SWEET AS

★★★★

SOON-TO-BE AUSTRALIAN CLASSIC

INNER WEST FILM FEST REVIEW
By Lily Meek
21st May 2023

First Nations films are fundamental to truth-telling, raw in their honesty, and facilitate emotional channels and representation of experiences. As a Koori woman, this can be confronting when dealing with certain subject matter, however it is important for broader audiences to engage from an emotional and reflective standpoint.

'Sweet As' was an honest conversation - it didn't shy away from realistic issues mob face, but it also laid out, in full, the beauty of being a blakfulla without pandering to white audiences. It was joyous to see a Blak coming-of-age film with a fun tone, great music, beautiful Country, and a strong female lead.

'Sweet As' follows the story of Murra (Shantae Barnes-Cowan, 'Wyrmwood: Apocalypse', in a stunning performance), an Aboriginal girl from the Pilbara, who after experiencing troubles at home goes on a photography safari with other teenagers. In the midst of exploring her passion for photography, Murra learns a bit more about herself, growing up and connection.

SWITCH: 'SWEET AS' TRAILER

This is Jub Clerc's debut as a feature film director and co-writer. To sum up the movie in one word, it's refreshing. This movie is written with authenticity and purpose.

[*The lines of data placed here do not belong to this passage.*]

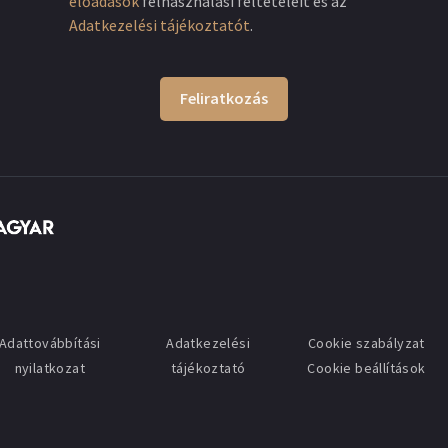
előadások
felhasználási feltételeit és az
Adatkezelési tájékoztatót
.
Feliratkozás
Adattovábbítási
Adatkezelési
Cookie szabályzat
nyilatkozat
tájékoztató
Cookie beállítások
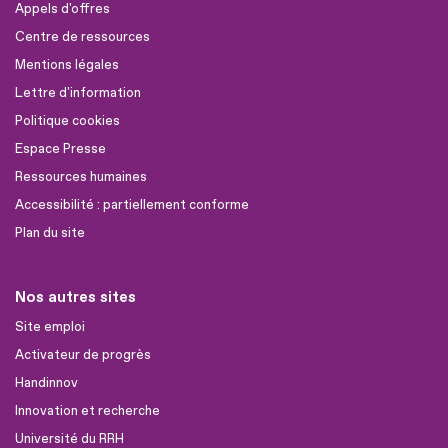
Appels d'offres
Centre de ressources
Mentions légales
Lettre d'information
Politique cookies
Espace Presse
Ressources humaines
Accessibilité : partiellement conforme
Plan du site
Nos autres sites
Site emploi
Activateur de progrès
Handinnov
Innovation et recherche
Université du RRH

Its appeal is universal - all Australians can watch it - but it doesn't gloss over the Blak experience or condense topics so white people might better understand various scenarios; no over-explanations of cultural practice, no hyped-up Blak dialogue and a beautiful positive and relatable character arc for Murra.

Katie Milwright blows it out of the park with outstandingly beautiful shots of Country. Emoting the landscape alongside Murra's journey and emphasising the emotions and spirit of the Pilbara.

We need these films circulating in this country - stand out, relatable yarns for teenagers that also outline the differences of Aboriginal youth experiences. That's the beauty of this movie, its effortless exploration of the teenage experience through different lenses. Jub Clerc proves to Australian creatives everywhere that mainstream cinema can deliver classics with universal appeal and First Nation storytelling... and well, I think that's pretty killer.